Student success and workforce development are two of the themes that University of Nebraska at Omaha (UNO) Chancellor Joanne Li emphasizes when she talks about the school’s responsibilities to the community it serves.
Li, who became UNO’s 16th chancellor in 2021, has joined the Omaha Branch Board of Directors this year. She leads Omaha’s only four-year public research university. It is one of four campuses in the University of Nebraska System.
“My job is to set the vision and mission for the university,” Li said, noting that her role ranges from ensuring an atmosphere of academic achievement to guiding strategy, recruitment, fundraising and community engagement. “UNO’s vision is to advance social mobility for all members of our community.”
To that end, she said, the university recognizes that “student success and workforce development are interlocking; one cannot exist without the other.”
She pointed out that first-generation college students make up 36% of UNO’s enrollment.

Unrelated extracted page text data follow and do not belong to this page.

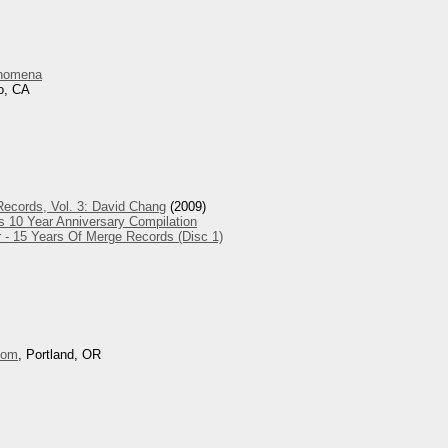
nomena
o, CA
ecords, Vol. 3: David Chang
(2009)
s 10 Year Anniversary Compilation
 - 15 Years Of Merge Records (Disc 1)
oom
, Portland, OR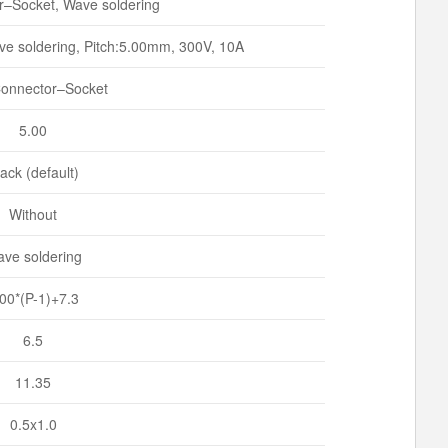
–Socket, Wave soldering
e soldering, Pitch:5.00mm, 300V, 10A
onnector–Socket
5.00
ack (default)
Without
ve soldering
.00*(P-1)+7.3
6.5
11.35
0.5x1.0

It is common for students to have full-time or part-time jobs, and many students face some sort of economic challenge. “That is the current and future work force,” Li said. “We ask ourselves ‘What can we do to make their journey more efficient?’ We want every candidate to graduate from UNO gainfully employed. We want every student to cross that finish line and to feel like every part of their life has improved because they came here.”
Li came from Hong Kong to attend college in the United States, becoming the first in her family to attend college. She holds multiple degrees in finance, including a doctorate from Florida State University, along with an undergraduate minor in economics and holds the Chartered Financial Analyst® designation.
Before coming to UNO, Li was dean of the College of Business at Florida International University in Miami. She is the first woman of color to serve as UNO chancellor and the first Asian-American in the history of the University of Nebraska System to hold an executive leadership role.
She said that given her academic training and her interest in the economy, serving on the Bank’s Omaha Branch Board was a natural fit.
“Serving as a Reserve Bank director not only is a dream come true, but I also believe that through this opportunity I will be able to share some of my observations from higher education and provide some insight,” Li said.
Part of that insight, she said, is the understanding that higher education alone cannot fully address the current and future labor needs across all industries and institutions. The exchange of ideas with peers will be helpful in shaping solutions.
“Collaborating and listening to information from other industry leaders on the Board is tremendously important to me as someone who leads the university and tries to solve real problems for the community,” Li said. “What I would love to take away from this is the ability to connect these thoughts in a way that helps us solve the problems facing employers and the economy.”